** What to do **
Copy out all lines from the entries below in which "Overview" occurs.

** The records **
*** Begin section ***

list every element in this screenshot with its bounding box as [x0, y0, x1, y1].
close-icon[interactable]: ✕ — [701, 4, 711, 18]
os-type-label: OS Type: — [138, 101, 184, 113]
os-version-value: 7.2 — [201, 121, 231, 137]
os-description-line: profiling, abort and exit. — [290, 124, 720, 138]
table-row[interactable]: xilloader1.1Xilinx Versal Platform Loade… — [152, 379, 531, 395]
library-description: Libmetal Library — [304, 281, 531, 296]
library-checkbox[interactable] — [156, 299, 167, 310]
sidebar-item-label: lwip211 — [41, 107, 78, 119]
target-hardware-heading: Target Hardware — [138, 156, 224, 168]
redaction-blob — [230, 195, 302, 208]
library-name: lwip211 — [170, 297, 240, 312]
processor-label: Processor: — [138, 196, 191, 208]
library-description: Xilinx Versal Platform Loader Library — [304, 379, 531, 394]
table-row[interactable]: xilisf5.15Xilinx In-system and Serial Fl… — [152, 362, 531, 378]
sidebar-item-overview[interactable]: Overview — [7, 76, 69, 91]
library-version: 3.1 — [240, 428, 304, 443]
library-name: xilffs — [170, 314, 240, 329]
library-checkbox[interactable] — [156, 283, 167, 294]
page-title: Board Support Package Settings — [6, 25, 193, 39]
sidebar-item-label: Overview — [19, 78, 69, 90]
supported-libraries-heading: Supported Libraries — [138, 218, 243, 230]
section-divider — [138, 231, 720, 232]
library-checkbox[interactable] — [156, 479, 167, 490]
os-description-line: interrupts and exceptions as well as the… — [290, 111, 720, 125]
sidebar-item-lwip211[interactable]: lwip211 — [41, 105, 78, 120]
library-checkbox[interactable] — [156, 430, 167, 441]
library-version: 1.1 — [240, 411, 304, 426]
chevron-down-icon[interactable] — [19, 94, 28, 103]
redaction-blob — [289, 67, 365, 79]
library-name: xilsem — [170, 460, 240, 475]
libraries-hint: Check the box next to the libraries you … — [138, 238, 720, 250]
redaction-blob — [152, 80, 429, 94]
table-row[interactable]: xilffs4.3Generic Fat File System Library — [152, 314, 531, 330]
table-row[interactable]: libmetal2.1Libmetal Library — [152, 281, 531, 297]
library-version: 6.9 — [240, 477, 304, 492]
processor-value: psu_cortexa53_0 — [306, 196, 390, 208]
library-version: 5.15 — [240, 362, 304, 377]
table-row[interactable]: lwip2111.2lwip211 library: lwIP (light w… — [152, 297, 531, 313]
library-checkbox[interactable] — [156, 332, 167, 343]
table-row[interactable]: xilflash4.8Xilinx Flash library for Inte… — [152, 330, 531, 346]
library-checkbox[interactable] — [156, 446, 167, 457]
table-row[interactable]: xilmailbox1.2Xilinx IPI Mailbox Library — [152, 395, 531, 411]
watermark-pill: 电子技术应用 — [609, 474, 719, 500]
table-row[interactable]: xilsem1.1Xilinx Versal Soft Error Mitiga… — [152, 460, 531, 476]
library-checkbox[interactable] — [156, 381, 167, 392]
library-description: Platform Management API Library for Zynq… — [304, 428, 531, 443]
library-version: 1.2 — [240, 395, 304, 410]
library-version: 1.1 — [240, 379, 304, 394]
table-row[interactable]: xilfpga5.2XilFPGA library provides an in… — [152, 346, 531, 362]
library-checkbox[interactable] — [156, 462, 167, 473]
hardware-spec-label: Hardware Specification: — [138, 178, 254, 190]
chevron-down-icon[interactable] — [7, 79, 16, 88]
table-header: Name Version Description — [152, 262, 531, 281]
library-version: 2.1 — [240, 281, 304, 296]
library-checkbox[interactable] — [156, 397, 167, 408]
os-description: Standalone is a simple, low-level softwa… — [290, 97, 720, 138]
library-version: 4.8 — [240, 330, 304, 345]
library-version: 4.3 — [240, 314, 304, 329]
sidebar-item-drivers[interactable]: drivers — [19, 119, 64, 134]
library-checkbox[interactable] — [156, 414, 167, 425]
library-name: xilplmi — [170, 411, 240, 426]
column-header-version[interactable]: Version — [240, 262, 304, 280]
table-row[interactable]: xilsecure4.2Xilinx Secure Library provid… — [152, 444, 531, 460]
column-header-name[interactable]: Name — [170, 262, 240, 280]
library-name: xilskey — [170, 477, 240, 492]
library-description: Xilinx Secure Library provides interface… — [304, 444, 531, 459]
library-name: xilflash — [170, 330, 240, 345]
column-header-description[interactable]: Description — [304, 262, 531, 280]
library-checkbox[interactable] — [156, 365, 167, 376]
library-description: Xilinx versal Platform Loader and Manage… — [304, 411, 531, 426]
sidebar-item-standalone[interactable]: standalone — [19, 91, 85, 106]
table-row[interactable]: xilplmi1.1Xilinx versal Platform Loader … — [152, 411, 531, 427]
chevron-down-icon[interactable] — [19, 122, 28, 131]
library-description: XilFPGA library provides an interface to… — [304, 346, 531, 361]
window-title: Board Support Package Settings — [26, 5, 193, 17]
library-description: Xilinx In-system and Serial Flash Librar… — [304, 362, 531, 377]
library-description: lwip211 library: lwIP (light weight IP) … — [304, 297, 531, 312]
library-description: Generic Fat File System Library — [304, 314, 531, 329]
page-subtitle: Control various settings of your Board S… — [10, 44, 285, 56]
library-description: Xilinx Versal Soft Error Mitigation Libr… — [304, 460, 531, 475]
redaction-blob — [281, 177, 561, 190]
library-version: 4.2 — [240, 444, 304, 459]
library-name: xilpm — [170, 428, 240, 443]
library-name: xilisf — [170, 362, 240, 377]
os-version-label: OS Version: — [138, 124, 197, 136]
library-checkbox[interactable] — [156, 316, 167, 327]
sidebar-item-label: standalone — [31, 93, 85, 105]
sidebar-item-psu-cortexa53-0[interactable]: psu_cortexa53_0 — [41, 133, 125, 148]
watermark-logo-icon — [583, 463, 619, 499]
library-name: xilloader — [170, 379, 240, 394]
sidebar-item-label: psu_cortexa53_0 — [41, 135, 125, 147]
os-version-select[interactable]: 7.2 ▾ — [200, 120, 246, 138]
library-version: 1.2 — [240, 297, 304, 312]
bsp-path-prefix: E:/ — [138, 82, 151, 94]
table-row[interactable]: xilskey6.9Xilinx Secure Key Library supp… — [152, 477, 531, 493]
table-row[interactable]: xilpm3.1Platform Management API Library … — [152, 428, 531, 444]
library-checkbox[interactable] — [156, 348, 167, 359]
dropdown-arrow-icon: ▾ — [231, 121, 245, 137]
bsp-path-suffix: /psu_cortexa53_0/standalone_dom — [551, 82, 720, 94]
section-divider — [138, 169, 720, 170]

*** End section ***

** Result of the exercise **
sidebar-item-overview[interactable]: Overview — [7, 76, 69, 91]
sidebar-item-label: Overview — [19, 78, 69, 90]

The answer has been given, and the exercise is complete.